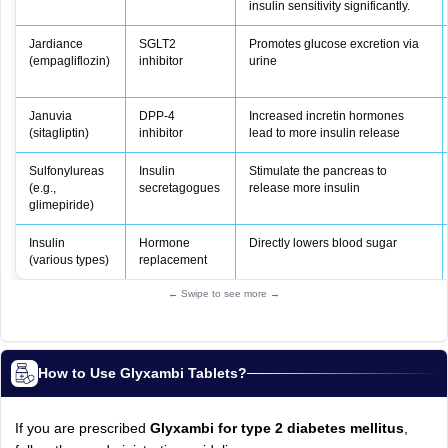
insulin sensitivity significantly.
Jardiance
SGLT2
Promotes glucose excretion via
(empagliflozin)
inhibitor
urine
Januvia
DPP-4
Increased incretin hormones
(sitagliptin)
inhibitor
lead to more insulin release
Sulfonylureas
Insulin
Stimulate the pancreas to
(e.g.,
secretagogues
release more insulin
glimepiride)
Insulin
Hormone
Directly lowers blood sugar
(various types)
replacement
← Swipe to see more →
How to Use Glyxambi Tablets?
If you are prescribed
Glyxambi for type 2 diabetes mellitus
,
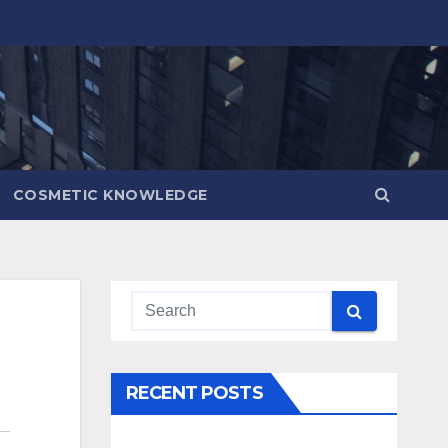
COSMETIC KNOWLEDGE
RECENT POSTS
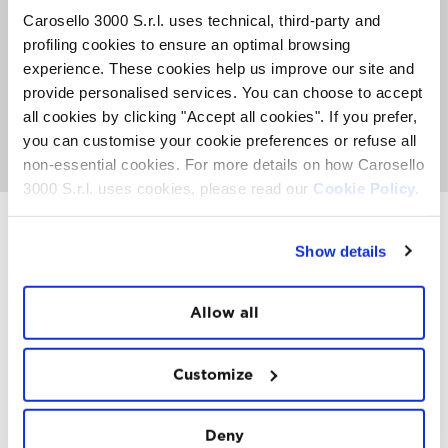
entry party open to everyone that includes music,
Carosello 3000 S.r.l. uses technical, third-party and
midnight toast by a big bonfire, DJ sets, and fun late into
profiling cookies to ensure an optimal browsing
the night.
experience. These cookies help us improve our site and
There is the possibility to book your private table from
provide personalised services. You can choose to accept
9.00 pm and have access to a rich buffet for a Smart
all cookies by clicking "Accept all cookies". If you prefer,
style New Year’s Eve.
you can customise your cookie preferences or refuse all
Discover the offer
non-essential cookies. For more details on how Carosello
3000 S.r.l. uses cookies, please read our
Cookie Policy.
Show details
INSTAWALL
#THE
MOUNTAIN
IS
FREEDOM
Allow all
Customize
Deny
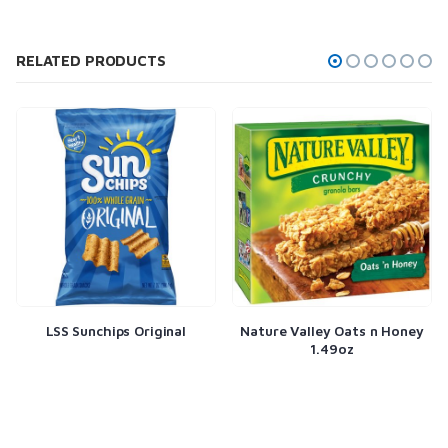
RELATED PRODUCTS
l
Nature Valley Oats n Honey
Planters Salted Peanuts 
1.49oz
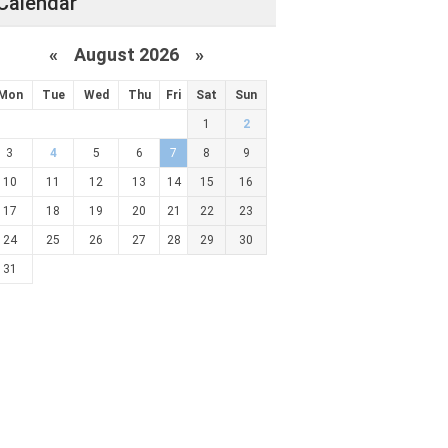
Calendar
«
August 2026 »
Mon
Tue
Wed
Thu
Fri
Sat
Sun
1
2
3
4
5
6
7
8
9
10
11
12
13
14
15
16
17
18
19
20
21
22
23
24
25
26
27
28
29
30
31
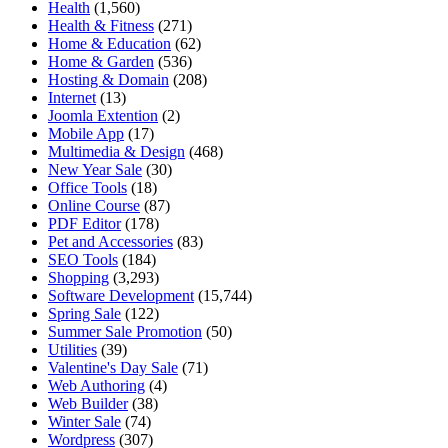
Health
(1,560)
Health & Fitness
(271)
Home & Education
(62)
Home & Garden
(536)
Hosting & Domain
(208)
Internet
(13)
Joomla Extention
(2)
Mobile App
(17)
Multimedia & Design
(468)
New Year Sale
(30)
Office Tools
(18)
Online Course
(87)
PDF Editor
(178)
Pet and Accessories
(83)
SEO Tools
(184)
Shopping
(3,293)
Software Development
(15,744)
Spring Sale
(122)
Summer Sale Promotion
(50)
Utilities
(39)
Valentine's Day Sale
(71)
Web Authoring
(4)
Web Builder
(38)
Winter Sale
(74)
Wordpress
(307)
-=-=-
-- Exercise brief --
The listing above should be returned word for word, with pictures omitted.

-- Completed task --
insulin sensitivity significantly.
Jardiance
SGLT2
Promotes glucose excretion via
(empagliflozin)
inhibitor
urine
Januvia
DPP-4
Increased incretin hormones
(sitagliptin)
inhibitor
lead to more insulin release
Sulfonylureas
Insulin
Stimulate the pancreas to
(e.g.,
secretagogues
release more insulin
glimepiride)
Insulin
Hormone
Directly lowers blood sugar
(various types)
replacement
← Swipe to see more →
How to Use Glyxambi Tablets?
If you are prescribed
Glyxambi for type 2 diabetes mellitus
,
COSMETIC KNOWLEDGE
RECENT POSTS
entry party open to everyone that includes music,
Carosello 3000 S.r.l. uses technical, third-party and
midnight toast by a big bonfire, DJ sets, and fun late into
profiling cookies to ensure an optimal browsing
the night.
experience. These cookies help us improve our site and
There is the possibility to book your private table from
provide personalised services. You can choose to accept
9.00 pm and have access to a rich buffet for a Smart
all cookies by clicking "Accept all cookies". If you prefer,
style New Year’s Eve.
you can customise your cookie preferences or refuse all
Discover the offer
non-essential cookies. For more details on how Carosello
3000 S.r.l. uses cookies, please read our
Cookie Policy.
Show details
INSTAWALL
#THE
MOUNTAIN
IS
FREEDOM
Allow all
Customize
Deny
RELATED PRODUCTS
l
Nature Valley Oats n Honey
Planters Salted Peanuts 
1.49oz
Calendar
«
August 2026 »
Mon
Tue
Wed
Thu
Fri
Sat
Sun
1
2
3
4
5
6
7
8
9
10
11
12
13
14
15
16
17
18
19
20
21
22
23
24
25
26
27
28
29
30
31
Health
(1,560)
Health & Fitness
(271)
Home & Education
(62)
Home & Garden
(536)
Hosting & Domain
(208)
Internet
(13)
Joomla Extention
(2)
Mobile App
(17)
Multimedia & Design
(468)
New Year Sale
(30)
Office Tools
(18)
Online Course
(87)
PDF Editor
(178)
Pet and Accessories
(83)
SEO Tools
(184)
Shopping
(3,293)
Software Development
(15,744)
Spring Sale
(122)
Summer Sale Promotion
(50)
Utilities
(39)
Valentine's Day Sale
(71)
Web Authoring
(4)
Web Builder
(38)
Winter Sale
(74)
Wordpress
(307)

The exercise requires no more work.